Уже гимназистом он испытал немалые общественные страсти. В семье его, как бывшей крепостной, было поклонение Александру II – и после выстрела Засулич Саша Гучков в школе заступился за правительство: стрелявшая подняла руку на доверенное лицо Государя! Соученики побили его за это. Но вскоре же понял он и сам неотвратимую прелесть террора: от позора Берлинского конгресса, английского флота в Босфоре, Саша решил своей рукой убить Дизраэли за антирусскую политику, во имя чести России. Купил револьвер, учился стрелять, готовил деньги на побег в Англию – и восторгался счастьем пережить казнь за Россию. Но доверился брату, брат выдал отцу – и всё разрушилось. (Через тридцать лет главою нашей думской делегации в Лондоне остановился перед памятником лорду Биконсфилду: “А ведь ты мог погибнуть от моей руки!”)
Окончив московскую гимназию с золотой медалью, затем и московский университет “кандидатом” (то есть тоже с отличием), он ещё пять лет ездил в Германию доканчивать там образование, слушать семинарии философские и экономические, и притом написал несколько работ – об общественном землевладении, о страховании, о хозяйственной жизни древнего Новгорода, и доискивался (как бессознательно предчувствуем мы сами себя): участвовала ли Екатерина в государственном заговоре Мировича? В 23 года Гучков сдал в гренадерском полку экзамен на прапорщика, и это не было простым отбытием повинности университетским человеком, как и в 26 лет не случайно было избрание почётным мировым судьёй Москвы, в 31 – членом московской городской управы: гражданская и военная деятельность пересеклись и переплелись на жизни Гучкова – парламентского оратора, государственного человека, армейского застойника, солдата, отличного стрелка.
Можно понять, что очень рано и с болью он осознал распространённое русское интеллигентское свойство – не шибко любить делать дело, больше о нём разговаривать, спорить, а если уж и взяться, так не доделывать до конца, прощать себе и другим оставшиеся вершки. Может быть от крепкой крестьянско-купеческой натуры ощутил в себе Александр Гучков способность и волю: делать и доделывать. И в то время, как бывший его университетский товарищ Павел Милюков всё больше сладости находил в диспутах и лекциях, Гучкова из библиотек и аудиторий срывало к студенческим дуэлям в Германии, к бою, и к делу. Никогда не свидетель, везде – участник, и даже сорви-голова.
Услышав о голоде в России, покидал он берлинский университет – и кидался в нижегородскую глушь: стать волостным писарем и кормить деревню. Резали турки армян – Гучков кидался туда.

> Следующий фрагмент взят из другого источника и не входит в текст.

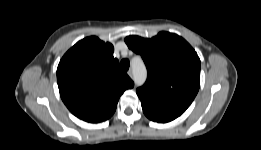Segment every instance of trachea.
<instances>
[{
  "mask_svg": "<svg viewBox=\"0 0 261 150\" xmlns=\"http://www.w3.org/2000/svg\"><path fill=\"white\" fill-rule=\"evenodd\" d=\"M120 65H121L123 70L127 71L129 69L130 62H129L128 59H122L121 62H120Z\"/></svg>",
  "mask_w": 261,
  "mask_h": 150,
  "instance_id": "trachea-1",
  "label": "trachea"
}]
</instances>
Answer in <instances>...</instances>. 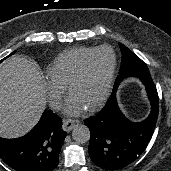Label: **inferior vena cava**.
Returning <instances> with one entry per match:
<instances>
[{
    "instance_id": "obj_1",
    "label": "inferior vena cava",
    "mask_w": 171,
    "mask_h": 171,
    "mask_svg": "<svg viewBox=\"0 0 171 171\" xmlns=\"http://www.w3.org/2000/svg\"><path fill=\"white\" fill-rule=\"evenodd\" d=\"M51 107L55 110H60L61 109V102L59 100L53 101L51 103Z\"/></svg>"
}]
</instances>
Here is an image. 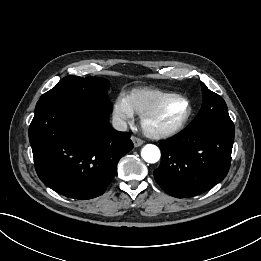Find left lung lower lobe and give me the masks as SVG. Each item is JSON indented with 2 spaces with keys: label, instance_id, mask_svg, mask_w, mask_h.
I'll return each mask as SVG.
<instances>
[{
  "label": "left lung lower lobe",
  "instance_id": "1",
  "mask_svg": "<svg viewBox=\"0 0 261 261\" xmlns=\"http://www.w3.org/2000/svg\"><path fill=\"white\" fill-rule=\"evenodd\" d=\"M233 122L187 127L160 141L161 164L154 178L169 195L185 198L207 191L222 181L231 163Z\"/></svg>",
  "mask_w": 261,
  "mask_h": 261
}]
</instances>
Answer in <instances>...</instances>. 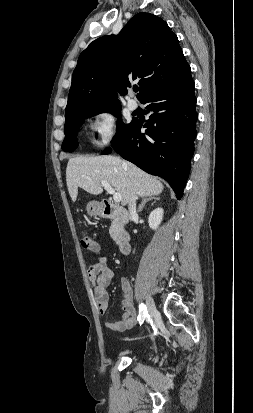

Опасна охранная стража на сооружаемой Манчжурской железной дороге – Гучков, покинув муниципальную деятельность в Москве, уже там, служит офицером и даже ищет боевых столкновений. Отсюда близко Тибет – и он странствует к заветным местам его. Его мучит поиск грандиозного. Началась далёкая романтическая бурская война, кто-то волнуется над газетными депешами, кто-то поёт “Трансвааль в огне” – Александр Гучков с братом Фёдором уже добровольцами среди буров, и даже храбрые буры удивляются его самообладанию в бою: под картечью он остаётся распутывать постромки зарядного ящика, высвобождая мулов из гибели. За все эти годы не раз приходится ему писать прощальные письма родителям на случай своей неизбежной смерти. В бурской войне едва не потеряна нога, осталась хромота на всю жизнь; с 26 лет уже мучает его грудная жаба. Но вспыхивает восстание македонских четников против турок – и вот уже Гучков едет добровольцем туда. Лишь на 41-м году беспокойный этот человек женится. 42 года ему – и он уходит на японскую войну, хотя не с винтовкой, а уполномоченным Красного Креста и московской управы (впрочем, не минует его и короткий японский плен).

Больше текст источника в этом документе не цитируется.